[Provided material — start]
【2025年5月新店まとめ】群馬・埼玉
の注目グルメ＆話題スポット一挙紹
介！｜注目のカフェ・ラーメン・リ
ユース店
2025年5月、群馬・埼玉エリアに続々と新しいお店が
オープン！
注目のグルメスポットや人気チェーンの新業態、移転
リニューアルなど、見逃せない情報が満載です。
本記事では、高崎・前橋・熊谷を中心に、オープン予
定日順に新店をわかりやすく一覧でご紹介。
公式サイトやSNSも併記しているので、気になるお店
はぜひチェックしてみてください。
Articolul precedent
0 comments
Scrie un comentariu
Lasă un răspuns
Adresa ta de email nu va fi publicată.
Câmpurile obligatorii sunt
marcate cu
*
[Provided material — finish]
• **Your task**
Go through the records above and set each one down exactly, please.

• **Task response**
【2025年5月新店まとめ】群馬・埼玉
の注目グルメ＆話題スポット一挙紹
介！｜注目のカフェ・ラーメン・リ
ユース店
2025年5月、群馬・埼玉エリアに続々と新しいお店が
オープン！
注目のグルメスポットや人気チェーンの新業態、移転
リニューアルなど、見逃せない情報が満載です。
本記事では、高崎・前橋・熊谷を中心に、オープン予
定日順に新店をわかりやすく一覧でご紹介。
公式サイトやSNSも併記しているので、気になるお店
はぜひチェックしてみてください。
Articolul precedent
0 comments
Scrie un comentariu
Lasă un răspuns
Adresa ta de email nu va fi publicată.
Câmpurile obligatorii sunt
marcate cu
*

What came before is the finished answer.